Both the best and the worst thing about funny poems is that it’s easier to gauge how well you’ve gone down. If the audience laughs very loudly, you know your poem hit the spot. If they receive it in stony silence, you know you’ve failed miserably. Whereas, with serious poems, it’s all a lot more mysterious. Is that silence the pregnant silence of an enraptured audience hanging on your every word? Or is it the silence of 200 bored people simultaneously letting their minds drift onto whether they left the gas on and whether Tesco Express will still be open when they leave the venue and if there’ll still be any cat food left?

One thing I like to do is to switch to a serious poem after a string of comic ones. Audiences usually hate this. They start off laughing, because they assume I’m still trying to be funny, then as the penny drops, the laughs start to dry up and they look deeply, deeply uncomfortable, because they can’t work out what I expect of them and they feel stupid for having laughed in the first place. And this is exactly how I want them to feel. Because if I’m doing a poem about my mental illness or having been raped, I damn well want the audience to feel uncomfortable – I don’t want them to be sitting there having a feelgood moment, smugly congratulating themselves on how right-on and compassionate they are, which I feel happens way too much in spoken word.

6. How do you rehearse and memorise your work?

I don’t rehearse enough – I spend a lot of time on trains and much of my rehearsal consists of running through lines in my head while on the Taunton to Bristol Parkway line. Or pacing around mouthing the lines sotto voce on a draughty platform. 
Fortunately, I have always had a near-photographic memory, so memorisation has rarely been a major challenge (although I have dried on poems I knew well when nervous and the first outing for any poem is often a hit-and-miss affair). It helps if the poem is a narrative one, especially if it’s in chronological order, because it’s pretty obvious that C comes after B. Rhyme ought to help, but it’s also much more obvious when you get wrong.

7. What would you say was your best gig?
That’s a hard one to answer, as every gig is special in its own way (unless it goes badly, in which case it’s hideous).
The Bristol Slam in 2014, where I came second, has a special place in my heart, though, because it was about six months after I had taken up spoken word and was the first event where I felt I got taken seriously as a poet. I’d done a few slams before then and even won one of them, but I’d never felt I’d had more than a lukewarm reaction from the audience and the last couple had gone very badly (as in, I got given 6s when everybody else was getting 9s). I was on the verge of accepting that I just didn’t have what it takes and giving up. And then I turned up for one last hoorah, expecting to come last and totally humiliate myself again, and it was like a fairy tale (or, at least, a cheesy made-for-TV movie) – the audience treated me like a rock star, the expert judges gave me incredibly flattering scores and people seemed to assume I was a pro who knew what I was doing. It was the first time I really believed I might be somewhat good at this.

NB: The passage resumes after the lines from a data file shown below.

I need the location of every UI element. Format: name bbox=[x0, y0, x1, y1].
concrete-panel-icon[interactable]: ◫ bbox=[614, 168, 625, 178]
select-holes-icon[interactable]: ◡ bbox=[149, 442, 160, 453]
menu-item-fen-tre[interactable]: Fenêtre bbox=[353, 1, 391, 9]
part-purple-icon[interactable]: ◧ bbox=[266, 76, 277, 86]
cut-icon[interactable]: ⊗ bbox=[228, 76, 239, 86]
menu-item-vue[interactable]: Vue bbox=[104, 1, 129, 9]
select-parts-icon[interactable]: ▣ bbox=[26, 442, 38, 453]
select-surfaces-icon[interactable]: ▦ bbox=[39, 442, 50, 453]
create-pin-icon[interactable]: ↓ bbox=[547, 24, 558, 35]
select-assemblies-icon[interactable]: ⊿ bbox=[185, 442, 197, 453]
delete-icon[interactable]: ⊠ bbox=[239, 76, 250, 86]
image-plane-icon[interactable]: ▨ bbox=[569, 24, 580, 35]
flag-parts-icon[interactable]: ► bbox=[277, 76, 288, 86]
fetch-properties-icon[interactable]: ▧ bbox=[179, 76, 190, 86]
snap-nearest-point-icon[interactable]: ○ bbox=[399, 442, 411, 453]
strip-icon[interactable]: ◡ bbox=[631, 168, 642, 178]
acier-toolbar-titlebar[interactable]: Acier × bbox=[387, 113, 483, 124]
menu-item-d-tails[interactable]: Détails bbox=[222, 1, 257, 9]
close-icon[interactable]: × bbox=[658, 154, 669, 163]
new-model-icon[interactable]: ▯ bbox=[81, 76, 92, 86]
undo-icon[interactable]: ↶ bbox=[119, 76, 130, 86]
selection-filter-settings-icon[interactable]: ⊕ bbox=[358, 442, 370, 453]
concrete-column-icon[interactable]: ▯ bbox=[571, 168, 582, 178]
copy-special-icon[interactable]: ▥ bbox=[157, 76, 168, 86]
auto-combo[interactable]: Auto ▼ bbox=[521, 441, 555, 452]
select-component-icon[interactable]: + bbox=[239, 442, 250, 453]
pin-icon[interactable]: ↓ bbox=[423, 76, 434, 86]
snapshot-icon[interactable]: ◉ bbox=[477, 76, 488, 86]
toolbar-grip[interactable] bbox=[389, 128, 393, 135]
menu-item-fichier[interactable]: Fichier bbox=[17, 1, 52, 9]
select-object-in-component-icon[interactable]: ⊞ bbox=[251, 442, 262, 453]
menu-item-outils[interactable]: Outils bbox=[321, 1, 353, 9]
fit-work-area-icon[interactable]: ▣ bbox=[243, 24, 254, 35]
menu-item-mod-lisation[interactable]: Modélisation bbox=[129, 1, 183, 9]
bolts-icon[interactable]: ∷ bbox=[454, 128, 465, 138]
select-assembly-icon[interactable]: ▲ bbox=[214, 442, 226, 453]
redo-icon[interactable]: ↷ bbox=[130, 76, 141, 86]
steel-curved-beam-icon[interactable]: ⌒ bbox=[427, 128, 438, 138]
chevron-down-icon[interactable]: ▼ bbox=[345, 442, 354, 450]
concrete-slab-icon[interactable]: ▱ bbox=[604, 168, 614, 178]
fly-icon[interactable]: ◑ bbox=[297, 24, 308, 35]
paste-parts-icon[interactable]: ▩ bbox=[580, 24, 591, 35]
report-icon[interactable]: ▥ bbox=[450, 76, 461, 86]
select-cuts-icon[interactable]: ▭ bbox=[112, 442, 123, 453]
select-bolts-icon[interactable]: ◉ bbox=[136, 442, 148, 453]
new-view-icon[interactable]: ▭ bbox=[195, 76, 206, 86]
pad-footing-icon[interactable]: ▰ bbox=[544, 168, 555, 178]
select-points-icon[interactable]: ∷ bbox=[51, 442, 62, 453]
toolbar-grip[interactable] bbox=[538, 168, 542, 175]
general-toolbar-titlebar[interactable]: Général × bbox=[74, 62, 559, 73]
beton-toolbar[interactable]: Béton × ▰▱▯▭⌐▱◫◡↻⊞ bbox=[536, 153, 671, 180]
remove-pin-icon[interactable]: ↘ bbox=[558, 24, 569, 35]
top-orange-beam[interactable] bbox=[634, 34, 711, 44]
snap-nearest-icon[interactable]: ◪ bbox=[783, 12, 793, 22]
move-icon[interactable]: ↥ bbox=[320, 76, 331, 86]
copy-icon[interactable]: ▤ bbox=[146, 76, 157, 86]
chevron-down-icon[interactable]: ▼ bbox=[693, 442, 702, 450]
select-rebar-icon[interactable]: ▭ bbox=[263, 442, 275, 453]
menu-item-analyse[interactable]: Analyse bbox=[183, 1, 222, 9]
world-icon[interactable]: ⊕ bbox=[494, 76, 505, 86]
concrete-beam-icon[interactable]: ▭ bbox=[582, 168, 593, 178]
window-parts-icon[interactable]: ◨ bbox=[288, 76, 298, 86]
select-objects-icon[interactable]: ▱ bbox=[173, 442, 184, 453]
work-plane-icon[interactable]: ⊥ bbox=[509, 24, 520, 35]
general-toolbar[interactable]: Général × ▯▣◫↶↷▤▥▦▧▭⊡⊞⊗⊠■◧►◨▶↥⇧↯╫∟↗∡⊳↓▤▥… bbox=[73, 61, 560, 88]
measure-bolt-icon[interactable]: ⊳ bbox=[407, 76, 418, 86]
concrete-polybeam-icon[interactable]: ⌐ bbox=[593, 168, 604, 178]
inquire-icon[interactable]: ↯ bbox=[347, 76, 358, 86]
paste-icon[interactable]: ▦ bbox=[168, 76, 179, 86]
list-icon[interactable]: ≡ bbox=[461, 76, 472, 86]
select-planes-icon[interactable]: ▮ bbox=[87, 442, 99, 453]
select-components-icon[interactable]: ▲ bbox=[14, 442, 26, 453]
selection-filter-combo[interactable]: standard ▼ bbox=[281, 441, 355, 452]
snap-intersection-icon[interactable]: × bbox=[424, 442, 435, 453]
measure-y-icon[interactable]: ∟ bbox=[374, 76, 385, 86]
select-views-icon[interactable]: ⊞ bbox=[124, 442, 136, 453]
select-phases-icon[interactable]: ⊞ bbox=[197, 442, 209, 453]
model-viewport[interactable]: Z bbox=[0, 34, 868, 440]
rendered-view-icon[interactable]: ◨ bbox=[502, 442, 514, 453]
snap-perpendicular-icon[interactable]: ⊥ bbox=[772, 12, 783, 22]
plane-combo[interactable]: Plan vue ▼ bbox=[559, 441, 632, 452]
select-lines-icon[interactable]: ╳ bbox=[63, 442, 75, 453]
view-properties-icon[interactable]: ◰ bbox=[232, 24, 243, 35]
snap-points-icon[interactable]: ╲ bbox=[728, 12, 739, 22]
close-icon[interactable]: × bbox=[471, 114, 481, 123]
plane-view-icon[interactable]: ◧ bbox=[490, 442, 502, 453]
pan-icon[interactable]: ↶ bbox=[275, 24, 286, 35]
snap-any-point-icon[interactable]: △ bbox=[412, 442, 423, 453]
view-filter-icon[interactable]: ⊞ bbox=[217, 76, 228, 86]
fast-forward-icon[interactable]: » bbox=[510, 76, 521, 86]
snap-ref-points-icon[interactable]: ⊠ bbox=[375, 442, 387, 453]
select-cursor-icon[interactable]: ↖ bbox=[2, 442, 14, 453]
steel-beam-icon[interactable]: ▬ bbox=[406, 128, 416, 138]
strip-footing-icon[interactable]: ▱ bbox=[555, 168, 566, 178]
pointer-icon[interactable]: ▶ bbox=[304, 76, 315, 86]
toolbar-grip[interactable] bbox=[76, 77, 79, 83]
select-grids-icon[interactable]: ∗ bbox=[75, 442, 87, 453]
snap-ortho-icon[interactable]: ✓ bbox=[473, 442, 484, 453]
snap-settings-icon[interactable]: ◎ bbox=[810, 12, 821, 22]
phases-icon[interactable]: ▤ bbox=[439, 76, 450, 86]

I was so overwhelmed, I kept trying to hug the woman sitting next to me, in the emotion of the moment completely forgetting she was a total stranger. 

Both times I’ve appeared at Raise The Bar have also been amazing. Danny always manages to attract an enormous audience. It’s also a very young audience – I felt a bit like Ronald McDonald – but an insanely enthusiastic one and one which really listens and thinks about what it’s heard and is open to all kinds of poetry. It’s definitely my favourite night in Bristol at the moment.
8. What would be the overriding theme of your poetry, if there is one?

I’m probably best known for my poems moaning about my epically rubbish lovelife. I do write poems about other things, but those seem to be the ones that are the most popular.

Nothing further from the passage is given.